■ Assignment:
Without including any pictures, return the records below exactly as written.

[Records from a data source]

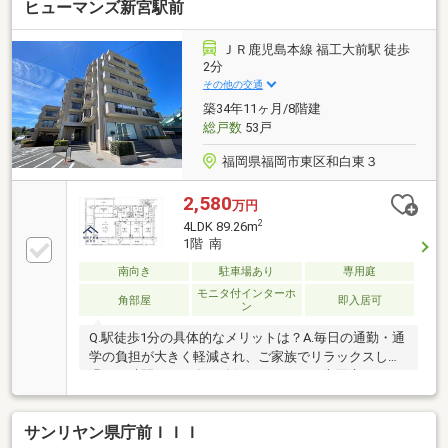
ヒューマンズ新宮駅前
ンションには少ない二重置床工法を採用。◆大規模の
床下収納あり。◆ペット飼育可（規約による制限あ
り）◆室内リフォーム履歴あり 【2021年1月】 ・
ＪＲ鹿児島本線 福工大前駅 徒歩
全室クロス張替 ・LDK、洋室２部屋、廊下フロアタ
2分
イル上張り ・ガスコンロ交換 ・レンジフード交
その他の交通
換 ・トイレ便器および紙巻き器交換 ・洗面化粧台
築34年11ヶ月/8階建
交換 ・シューズBOX交換 等々。
総戸数
53戸
福岡県福岡市東区和白東３
2,580
万円
2
4LDK 89.26m
1階 南
南向き
駐車場あり
専用庭
モニタ付インターホ
角部屋
即入居可
ン
Q.駅徒歩1分の具体的なメリットは？A.毎日の通勤・通
学の負担が大きく軽減され、ご家族でリラックスして
過ごす時間をより多く確保できます。Q.専用庭はどの
ように活用できますか？A.120平米の広さがあり、お子
様との外遊びやガーデニングなど、ご家族のライフス
サンリヤン県庁前ＩＩＩ
タイルに合わせて多彩に楽しめます。Q.4LDK（89平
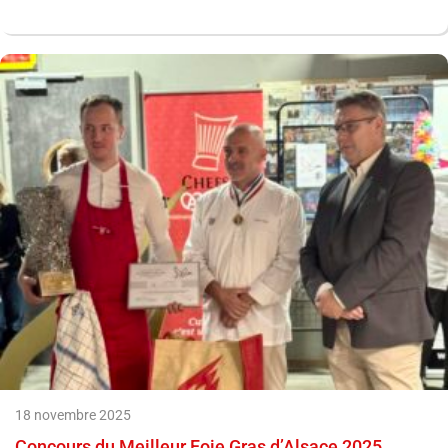
18 novembre 2025
Concours du Meilleur Foie Gras d’Alsace 2025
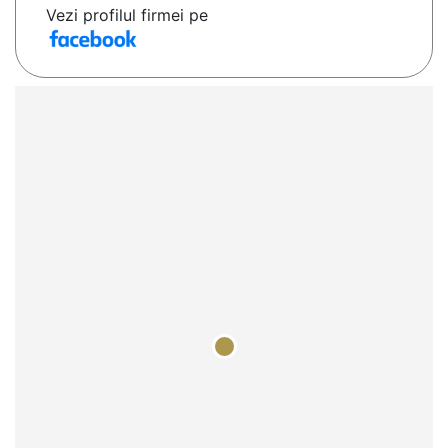
Vezi profilul firmei pe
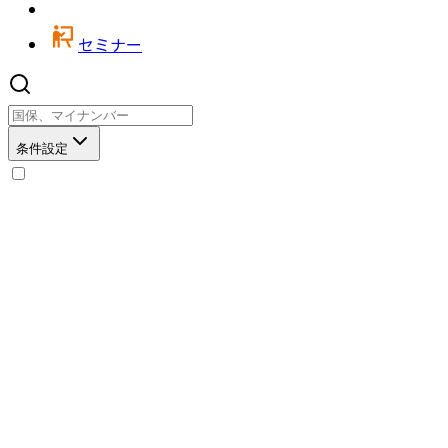
セミナー
条件設定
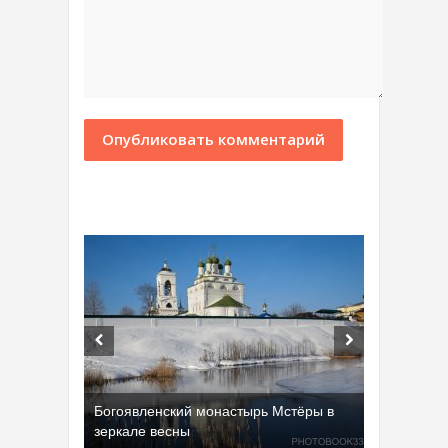
Богоявленский монастырь Мстёры в
зеркале весны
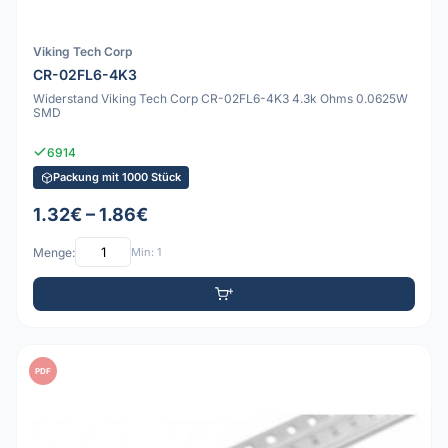
Viking Tech Corp
CR-02FL6-4K3
Widerstand Viking Tech Corp CR-02FL6-4K3 4.3k Ohms 0.0625W
SMD
6914
Packung mit 1000 Stück
1.32€ – 1.86€
Menge:
Min: 1
PDF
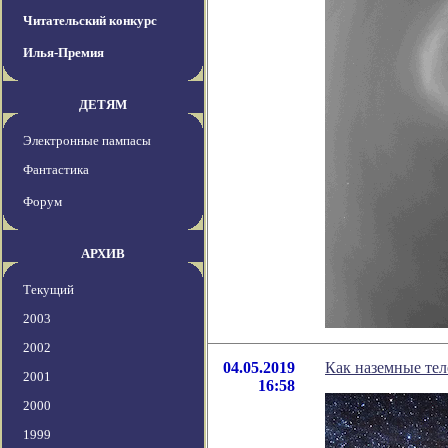
Читательский конкурс
Илья-Премия
ДЕТЯМ
Электронные пампасы
Фантастика
Форум
АРХИВ
Текущий
2003
2002
04.05.2019
Как наземные тел
2001
16:58
2000
1999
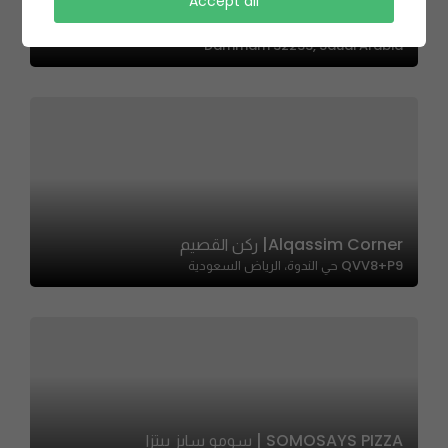
Scatteres | سكاترز
Accept all
9199 King Faisal Ibn Abd Al Aziz, Al Tubayshi, 3103,
Dammam 32233, Saudi Arabia
Alqassim Corner| ركن القصيم
QVV8+P9 حي الندوة، الرياض السعودية
SOMOSAYS PIZZA | سومو سايز بيتزا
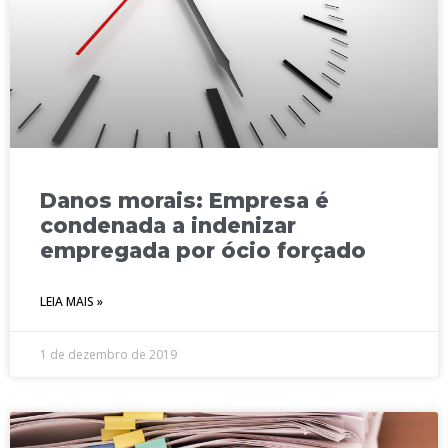
Danos morais: Empresa é
condenada a indenizar
empregada por ócio forçado
LEIA MAIS »
1 de dezembro de 2019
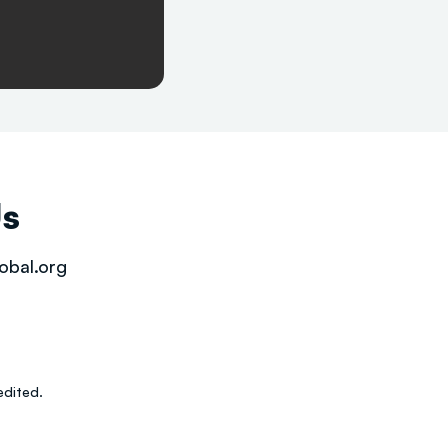
Us
obal.org
dited.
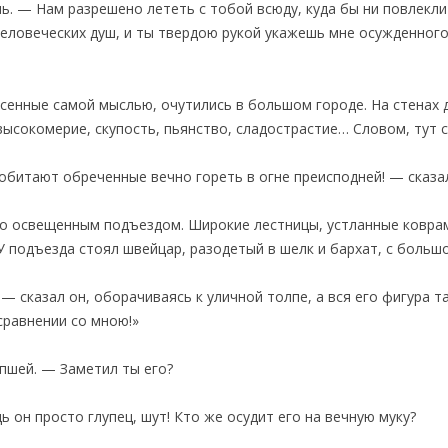
ь. — Нам разрешено лететь с тобой всюду, куда бы ни повлекли
человеческих душ, и ты твердою рукой укажешь мне осужденного
есенные самой мыслью, очутились в большом городе. На стенах
высокомерие, скупость, пьянство, сладострастие… Словом, тут с
е обитают обреченные вечно гореть в огне преисподней! — сказа
о освещенным подъездом. Широкие лестницы, устланные коврам
 У подъезда стоял швейцар, разодетый в шелк и бархат, с больш
— сказал он, оборачиваясь к уличной толпе, а вся его фигура та
 сравнении со мною!»
пшей. — Заметил ты его?
 он просто глупец, шут! Кто же осудит его на вечную муку?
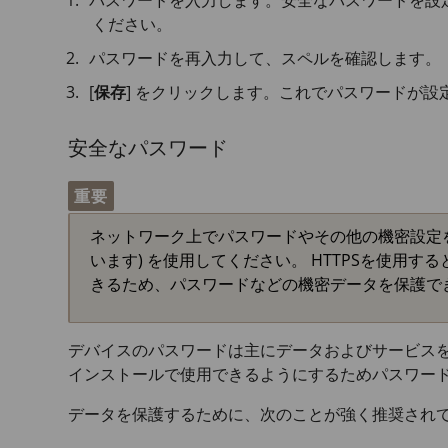
パスワードを入力します。安全なパスワードを設
ください。
パスワードを再入力して、スペルを確認します。
[
保存
] をクリックします。これでパスワードが設
安全なパスワード
重要
ネットワーク上でパスワードやその他の機密設定を行
います) を使用してください。 HTTPSを使用
きるため、パスワードなどの機密データを保護で
デバイスのパスワードは主にデータおよびサービスを
インストールで使用できるようにするためパスワー
データを保護するために、次のことが強く推奨され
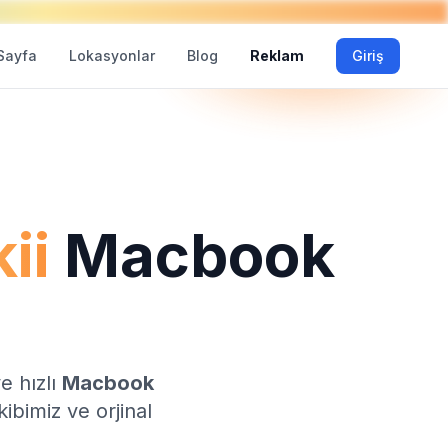
Sayfa
Lokasyonlar
Blog
Reklam
Giriş
ii
Macbook
e hızlı
Macbook
ibimiz ve orjinal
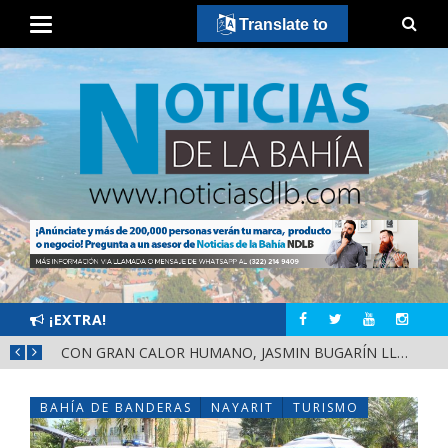
Translate to
¡EXTRA!
CON GRAN CALOR HUMANO, JASMIN BUGARÍN LLEVA A LAS VARAS, COMPOSTELA, EL MENSAJE DE LA DEFENSA DE LA TRANSFORMACIÓN Y LA SOBERANÍA
BAHÍA DE BANDERAS
NAYARIT
TURISMO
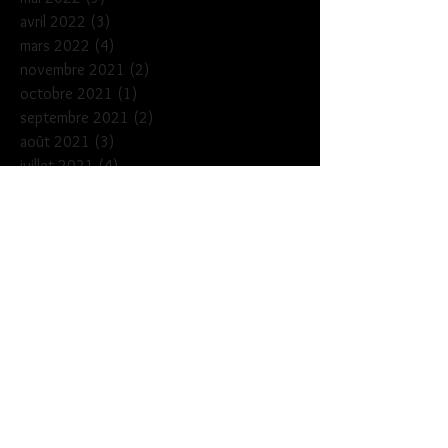
avril 2022
(3)
3 posts
mars 2022
(4)
4 posts
novembre 2021
(2)
2 posts
octobre 2021
(1)
1 post
septembre 2021
(2)
2 posts
août 2021
(3)
3 posts
juillet 2021
(4)
4 posts
juin 2021
(2)
2 posts
septembre 2020
(3)
3 posts
août 2020
(2)
2 posts
juillet 2020
(1)
1 post
juin 2020
(1)
1 post
février 2020
(3)
3 posts
janvier 2020
(1)
1 post
décembre 2019
(3)
3 posts
novembre 2019
(2)
2 posts
octobre 2019
(2)
2 posts
septembre 2019
(5)
5 posts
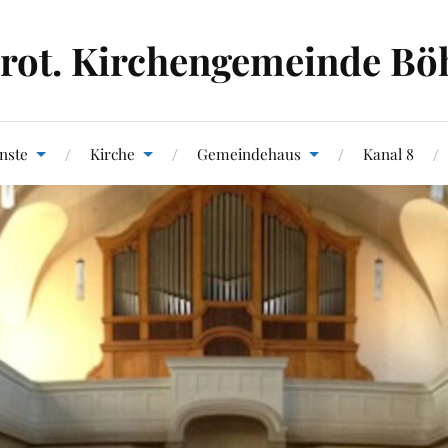
rot. Kirchengemeinde Bö
nste
Kirche
Gemeindehaus
Kanal 8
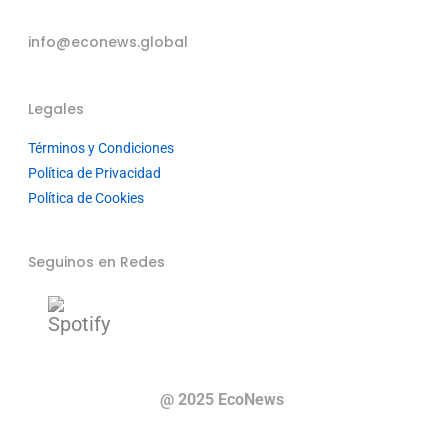
info@econews.global
Legales
Términos y Condiciones
Política de Privacidad
Política de Cookies
Seguinos en Redes
@ 2025 EcoNews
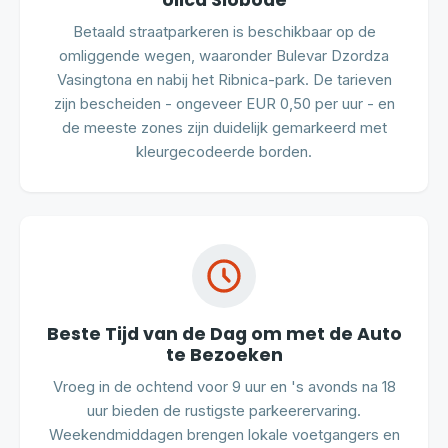
Ulica Slobode
Betaald straatparkeren is beschikbaar op de
omliggende wegen, waaronder Bulevar Dzordza
Vasingtona en nabij het Ribnica-park. De tarieven
zijn bescheiden - ongeveer EUR 0,50 per uur - en
de meeste zones zijn duidelijk gemarkeerd met
kleurgecodeerde borden.
Beste Tijd van de Dag om met de Auto
te Bezoeken
Vroeg in de ochtend voor 9 uur en 's avonds na 18
uur bieden de rustigste parkeerervaring.
Weekendmiddagen brengen lokale voetgangers en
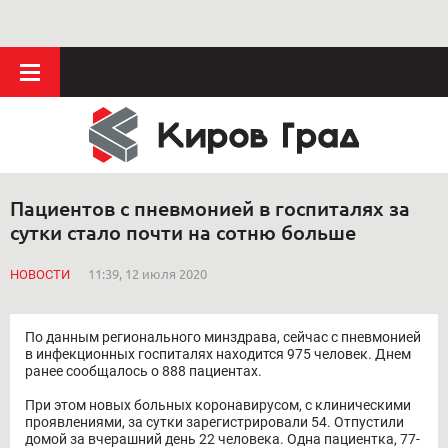
Пациентов с пневмонией в госпиталях за
сутки стало почти на сотню больше
НОВОСТИ
11:39, 12 июля 2020
По данным регионального минздрава, сейчас с пневмонией
в инфекционных госпиталях находится 975 человек. Днем
ранее сообщалось о 888 пациентах.
При этом новых больных коронавирусом, с клиническими
проявлениями, за сутки зарегистрировали 54. Отпустили
домой за вчерашний день 22 человека. Одна пациентка, 77-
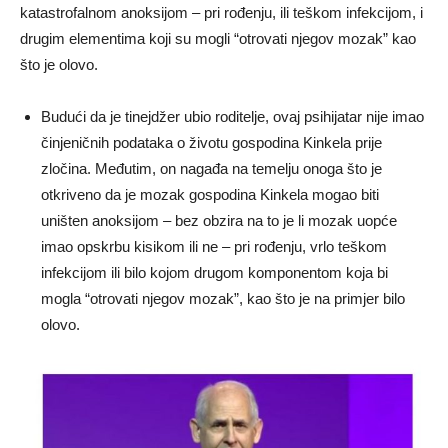
katastrofalnom anoksijom – pri rođenju, ili teškom infekcijom, i
drugim elementima koji su mogli “otrovati njegov mozak” kao
što je olovo.
Budući da je tinejdžer ubio roditelje, ovaj psihijatar nije imao
činjeničnih podataka o životu gospodina Kinkela prije
zločina. Međutim, on nagađa na temelju onoga što je
otkriveno da je mozak gospodina Kinkela mogao biti
uništen anoksijom – bez obzira na to je li mozak uopće
imao opskrbu kisikom ili ne – pri rođenju, vrlo teškom
infekcijom ili bilo kojom drugom komponentom koja bi
mogla “otrovati njegov mozak”, kao što je na primjer bilo
olovo.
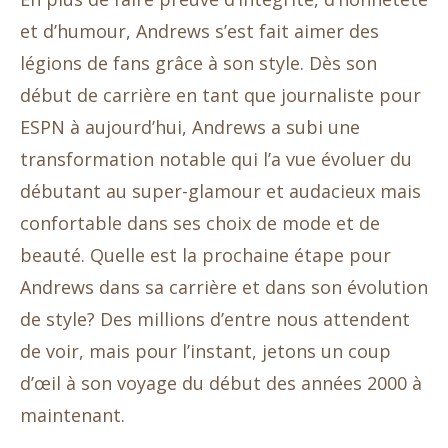
et d’humour, Andrews s’est fait aimer des
légions de fans grâce à son style. Dès son
début de carrière en tant que journaliste pour
ESPN à aujourd’hui, Andrews a subi une
transformation notable qui l’a vue évoluer du
débutant au super-glamour et audacieux mais
confortable dans ses choix de mode et de
beauté. Quelle est la prochaine étape pour
Andrews dans sa carrière et dans son évolution
de style? Des millions d’entre nous attendent
de voir, mais pour l’instant, jetons un coup
d’œil à son voyage du début des années 2000 à
maintenant.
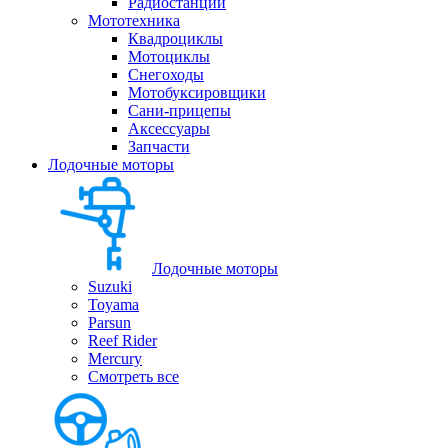
Радиостанции
Мототехника
Квадроциклы
Мотоциклы
Снегоходы
Мотобуксировщики
Сани-прицепы
Аксессуары
Запчасти
Лодочные моторы
Лодочные моторы
Suzuki
Toyama
Parsun
Reef Rider
Mercury
Смотреть все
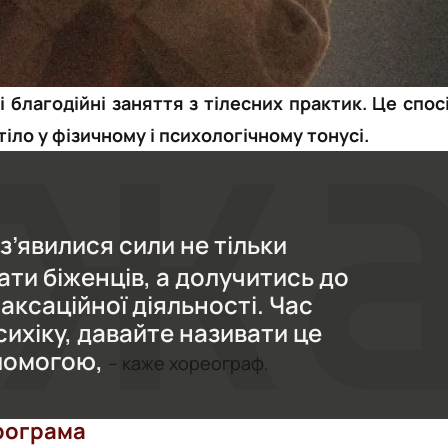
 благодійні заняття з тілесних практик. Це спос
іло у фізичному і психологічному тонусі.
з’явилися сили не тільки
ти біженців, а долучитись до
аксаційної діяльності. Час
ихіку, давайте називати це
помогою,
– каже хореограф.
рограма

■ Response area:
ヒューマンズ新宮駅前
ンションには少ない二重置床工法を採用。◆大規模の
床下収納あり。◆ペット飼育可（規約による制限あ
り）◆室内リフォーム履歴あり 【2021年1月】 ・
ＪＲ鹿児島本線 福工大前駅 徒歩
全室クロス張替 ・LDK、洋室２部屋、廊下フロアタ
2分
イル上張り ・ガスコンロ交換 ・レンジフード交
その他の交通
換 ・トイレ便器および紙巻き器交換 ・洗面化粧台
築34年11ヶ月/8階建
交換 ・シューズBOX交換 等々。
総戸数
53戸
福岡県福岡市東区和白東３
2,580
万円
2
4LDK 89.26m
1階 南
南向き
駐車場あり
専用庭
モニタ付インターホ
角部屋
即入居可
ン
Q.駅徒歩1分の具体的なメリットは？A.毎日の通勤・通
学の負担が大きく軽減され、ご家族でリラックスして
過ごす時間をより多く確保できます。Q.専用庭はどの
ように活用できますか？A.120平米の広さがあり、お子
様との外遊びやガーデニングなど、ご家族のライフス
サンリヤン県庁前ＩＩＩ
タイルに合わせて多彩に楽しめます。Q.4LDK（89平
18 novembre 2025
Concours du Meilleur Foie Gras d’Alsace 2025
Vezi profilul firmei pe
セミナー
条件設定
Богоявленский монастырь Мстёры в
зеркале весны
Viking Tech Corp
CR-02FL6-4K3
Widerstand Viking Tech Corp CR-02FL6-4K3 4.3k Ohms 0.0625W
SMD
6914
Packung mit 1000 Stück
1.32€ – 1.86€
Menge:
Min: 1
PDF
Читательский конкурс
Илья-Премия
ДЕТЯМ
Электронные пампасы
Фантастика
Форум
АРХИВ
Текущий
2003
2002
04.05.2019
Как наземные тел
2001
16:58
2000
1999
Scatteres | سكاترز
Accept all
9199 King Faisal Ibn Abd Al Aziz, Al Tubayshi, 3103,
Dammam 32233, Saudi Arabia
Alqassim Corner| ركن القصيم
QVV8+P9 حي الندوة، الرياض السعودية
SOMOSAYS PIZZA | سومو سايز بيتزا
Danos morais: Empresa é
condenada a indenizar
empregada por ócio forçado
LEIA MAIS »
1 de dezembro de 2019
Us
obal.org
dited.
ь. — Нам разрешено лететь с тобой всюду, куда бы ни повлекли
человеческих душ, и ты твердою рукой укажешь мне осужденного
есенные самой мыслью, очутились в большом городе. На стенах
высокомерие, скупость, пьянство, сладострастие… Словом, тут с
е обитают обреченные вечно гореть в огне преисподней! — сказа
о освещенным подъездом. Широкие лестницы, устланные коврам
 У подъезда стоял швейцар, разодетый в шелк и бархат, с больш
— сказал он, оборачиваясь к уличной толпе, а вся его фигура та
 сравнении со мною!»
пшей. — Заметил ты его?
 он просто глупец, шут! Кто же осудит его на вечную муку?
パスワードを入力します。安全なパスワードを設
ください。
パスワードを再入力して、スペルを確認します。
[
保存
] をクリックします。これでパスワードが設
安全なパスワード
重要
ネットワーク上でパスワードやその他の機密設定を行
います) を使用してください。 HTTPSを使用
きるため、パスワードなどの機密データを保護で
デバイスのパスワードは主にデータおよびサービスを
インストールで使用できるようにするためパスワー
データを保護するために、次のことが強く推奨され
Sayfa
Lokasyonlar
Blog
Reklam
Giriş
ii
Macbook
e hızlı
Macbook
ibimiz ve orjinal
Translate to
¡EXTRA!
CON GRAN CALOR HUMANO, JASMIN BUGARÍN LLEVA A LAS VARAS, COMPOSTELA, EL MENSAJE DE LA DEFENSA DE LA TRANSFORMACIÓN Y LA SOBERANÍA
BAHÍA DE BANDERAS
NAYARIT
TURISMO
avril 2022
(3)
3 posts
mars 2022
(4)
4 posts
novembre 2021
(2)
2 posts
octobre 2021
(1)
1 post
septembre 2021
(2)
2 posts
août 2021
(3)
3 posts
juillet 2021
(4)
4 posts
juin 2021
(2)
2 posts
septembre 2020
(3)
3 posts
août 2020
(2)
2 posts
juillet 2020
(1)
1 post
juin 2020
(1)
1 post
février 2020
(3)
3 posts
janvier 2020
(1)
1 post
décembre 2019
(3)
3 posts
novembre 2019
(2)
2 posts
octobre 2019
(2)
2 posts
septembre 2019
(5)
5 posts
rot. Kirchengemeinde Bö
nste
Kirche
Gemeindehaus
Kanal 8
info@econews.global
Legales
Términos y Condiciones
Política de Privacidad
Política de Cookies
Seguinos en Redes
@ 2025 EcoNews
Ulica Slobode
Betaald straatparkeren is beschikbaar op de
omliggende wegen, waaronder Bulevar Dzordza
Vasingtona en nabij het Ribnica-park. De tarieven
zijn bescheiden - ongeveer EUR 0,50 per uur - en
de meeste zones zijn duidelijk gemarkeerd met
kleurgecodeerde borden.
Beste Tijd van de Dag om met de Auto
te Bezoeken
Vroeg in de ochtend voor 9 uur en 's avonds na 18
uur bieden de rustigste parkeerervaring.
Weekendmiddagen brengen lokale voetgangers en
Пациентов с пневмонией в госпиталях за
сутки стало почти на сотню больше
НОВОСТИ
11:39, 12 июля 2020
По данным регионального минздрава, сейчас с пневмонией
в инфекционных госпиталях находится 975 человек. Днем
ранее сообщалось о 888 пациентах.
При этом новых больных коронавирусом, с клиническими
проявлениями, за сутки зарегистрировали 54. Отпустили
домой за вчерашний день 22 человека. Одна пациентка, 77-
katastrofalnom anoksijom – pri rođenju, ili teškom infekcijom, i
drugim elementima koji su mogli “otrovati njegov mozak” kao
što je olovo.
Budući da je tinejdžer ubio roditelje, ovaj psihijatar nije imao
činjeničnih podataka o životu gospodina Kinkela prije
zločina. Međutim, on nagađa na temelju onoga što je
otkriveno da je mozak gospodina Kinkela mogao biti
uništen anoksijom – bez obzira na to je li mozak uopće
imao opskrbu kisikom ili ne – pri rođenju, vrlo teškom
infekcijom ili bilo kojom drugom komponentom koja bi
mogla “otrovati njegov mozak”, kao što je na primjer bilo
olovo.
et d’humour, Andrews s’est fait aimer des
légions de fans grâce à son style. Dès son
début de carrière en tant que journaliste pour
ESPN à aujourd’hui, Andrews a subi une
transformation notable qui l’a vue évoluer du
débutant au super-glamour et audacieux mais
confortable dans ses choix de mode et de
beauté. Quelle est la prochaine étape pour
Andrews dans sa carrière et dans son évolution
de style? Des millions d’entre nous attendent
de voir, mais pour l’instant, jetons un coup
d’œil à son voyage du début des années 2000 à
maintenant.
Радиостанции
Мототехника
Квадроциклы
Мотоциклы
Снегоходы
Мотобуксировщики
Сани-прицепы
Аксессуары
Запчасти
Лодочные моторы
Лодочные моторы
Suzuki
Toyama
Parsun
Reef Rider
Mercury
Смотреть все
 благодійні заняття з тілесних практик. Це спос
іло у фізичному і психологічному тонусі.
з’явилися сили не тільки
ти біженців, а долучитись до
аксаційної діяльності. Час
ихіку, давайте називати це
помогою,
– каже хореограф.
рограма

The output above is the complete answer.